• Task item
Each entry is to be given again precisely, and no picture may be carried over.

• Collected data
·····

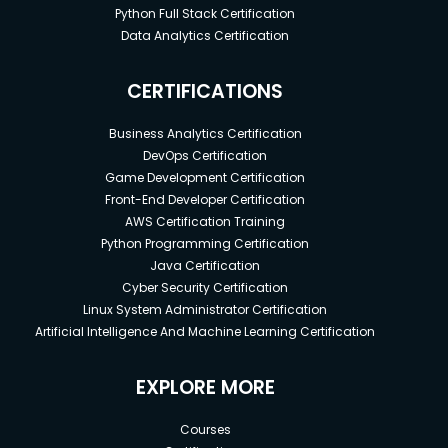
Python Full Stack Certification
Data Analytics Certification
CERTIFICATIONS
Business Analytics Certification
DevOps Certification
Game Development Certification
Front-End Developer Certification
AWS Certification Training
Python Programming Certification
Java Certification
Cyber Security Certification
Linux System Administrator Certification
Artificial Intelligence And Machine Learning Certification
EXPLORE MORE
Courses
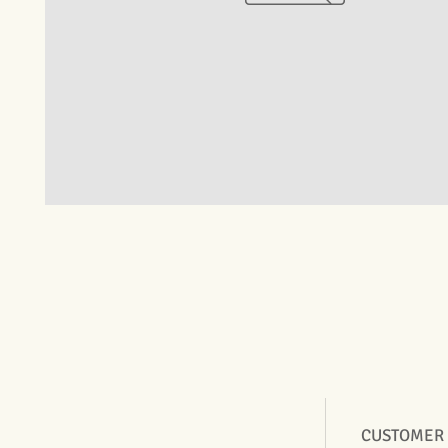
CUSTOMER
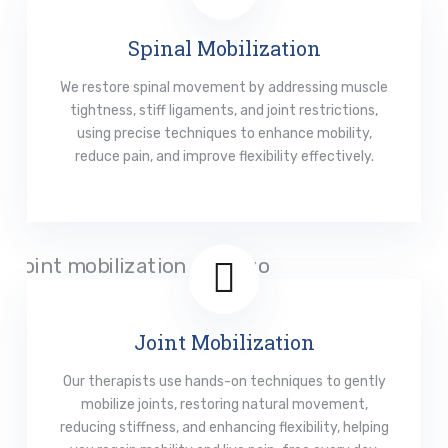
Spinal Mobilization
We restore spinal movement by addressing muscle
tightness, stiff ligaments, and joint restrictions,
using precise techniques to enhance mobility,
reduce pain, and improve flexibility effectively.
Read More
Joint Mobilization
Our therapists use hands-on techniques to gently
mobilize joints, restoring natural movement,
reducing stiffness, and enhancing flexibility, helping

·····

• Exercise output
Python Full Stack Certification
Data Analytics Certification
CERTIFICATIONS
Business Analytics Certification
DevOps Certification
Game Development Certification
Front-End Developer Certification
AWS Certification Training
Python Programming Certification
Java Certification
Cyber Security Certification
Linux System Administrator Certification
Artificial Intelligence And Machine Learning Certification
EXPLORE MORE
Courses
CUSTOMER
Spinal Mobilization
We restore spinal movement by addressing muscle
tightness, stiff ligaments, and joint restrictions,
using precise techniques to enhance mobility,
reduce pain, and improve flexibility effectively.
Read More
Joint Mobilization
Our therapists use hands-on techniques to gently
mobilize joints, restoring natural movement,
reducing stiffness, and enhancing flexibility, helping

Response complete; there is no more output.